GIVEN INFORMATION Start Marker

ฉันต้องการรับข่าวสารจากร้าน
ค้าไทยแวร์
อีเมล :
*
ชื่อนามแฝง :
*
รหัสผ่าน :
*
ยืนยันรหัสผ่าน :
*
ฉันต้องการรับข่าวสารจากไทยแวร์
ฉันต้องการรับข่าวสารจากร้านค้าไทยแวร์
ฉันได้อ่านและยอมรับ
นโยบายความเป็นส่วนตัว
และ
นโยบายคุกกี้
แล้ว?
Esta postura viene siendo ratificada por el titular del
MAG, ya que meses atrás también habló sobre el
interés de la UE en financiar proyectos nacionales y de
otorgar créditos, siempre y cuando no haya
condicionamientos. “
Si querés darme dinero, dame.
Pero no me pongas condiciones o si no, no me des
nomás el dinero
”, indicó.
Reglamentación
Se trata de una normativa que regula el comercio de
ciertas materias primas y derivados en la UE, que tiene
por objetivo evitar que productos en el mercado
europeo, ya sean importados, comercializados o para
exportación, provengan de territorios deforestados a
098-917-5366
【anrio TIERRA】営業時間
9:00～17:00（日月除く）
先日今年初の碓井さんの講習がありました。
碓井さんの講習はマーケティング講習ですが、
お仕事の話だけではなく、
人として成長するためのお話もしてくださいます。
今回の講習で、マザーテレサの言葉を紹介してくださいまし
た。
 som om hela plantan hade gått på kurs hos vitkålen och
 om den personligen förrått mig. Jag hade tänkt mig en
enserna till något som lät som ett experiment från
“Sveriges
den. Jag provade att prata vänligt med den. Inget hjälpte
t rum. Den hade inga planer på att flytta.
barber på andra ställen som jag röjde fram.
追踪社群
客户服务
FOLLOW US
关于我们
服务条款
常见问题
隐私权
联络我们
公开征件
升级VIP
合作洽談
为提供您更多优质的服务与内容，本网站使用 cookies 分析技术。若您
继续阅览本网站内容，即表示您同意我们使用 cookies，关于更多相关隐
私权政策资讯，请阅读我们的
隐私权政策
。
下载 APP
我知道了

GIVEN INFORMATION End Marker
GIVEN INFORMATION Start Marker

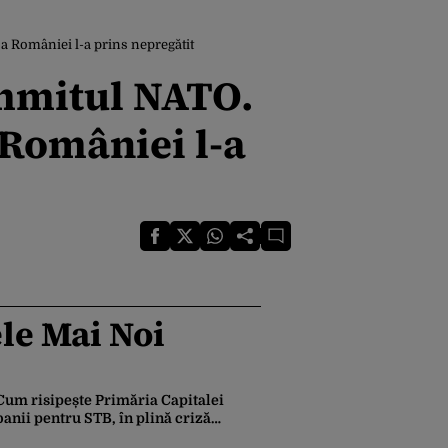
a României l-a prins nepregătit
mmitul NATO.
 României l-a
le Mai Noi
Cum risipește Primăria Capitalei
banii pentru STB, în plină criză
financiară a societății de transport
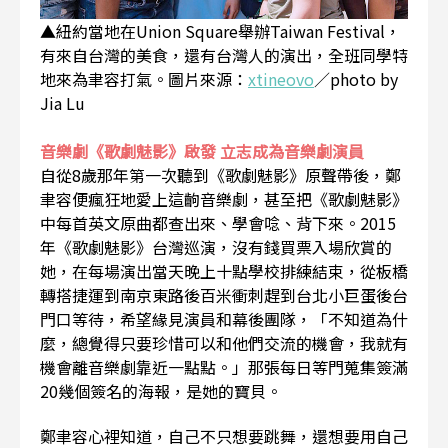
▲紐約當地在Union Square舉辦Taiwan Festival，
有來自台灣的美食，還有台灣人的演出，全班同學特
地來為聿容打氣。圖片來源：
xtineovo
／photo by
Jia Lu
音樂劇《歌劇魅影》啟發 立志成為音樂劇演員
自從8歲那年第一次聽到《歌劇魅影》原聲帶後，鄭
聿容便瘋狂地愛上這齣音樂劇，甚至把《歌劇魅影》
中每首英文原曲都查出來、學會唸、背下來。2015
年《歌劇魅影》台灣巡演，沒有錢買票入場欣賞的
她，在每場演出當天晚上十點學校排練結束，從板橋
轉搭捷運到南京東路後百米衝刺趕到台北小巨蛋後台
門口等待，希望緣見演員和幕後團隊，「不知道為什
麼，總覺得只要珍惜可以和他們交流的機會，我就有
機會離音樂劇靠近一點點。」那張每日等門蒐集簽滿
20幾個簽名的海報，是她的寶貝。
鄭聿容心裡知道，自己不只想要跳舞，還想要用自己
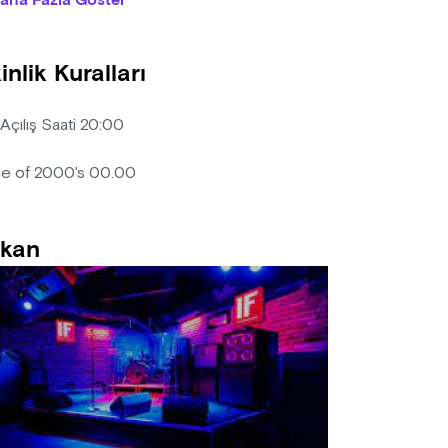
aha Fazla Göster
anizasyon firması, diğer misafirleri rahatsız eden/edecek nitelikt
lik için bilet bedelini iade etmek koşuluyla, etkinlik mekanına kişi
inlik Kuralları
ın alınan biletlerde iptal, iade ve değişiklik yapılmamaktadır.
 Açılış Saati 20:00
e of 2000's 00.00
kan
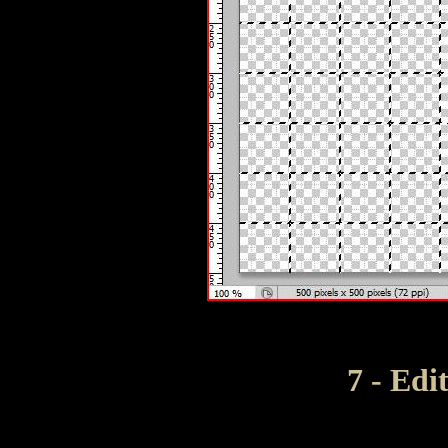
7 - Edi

GIVEN INFORMATION End Marker

DESCRIPTION OF THE TASK -> Copy each line of the records that contains the word "าไทยแวร".

FINISHED TASK ->
ค้าไทยแวร์
ฉันต้องการรับข่าวสารจากร้านค้าไทยแวร์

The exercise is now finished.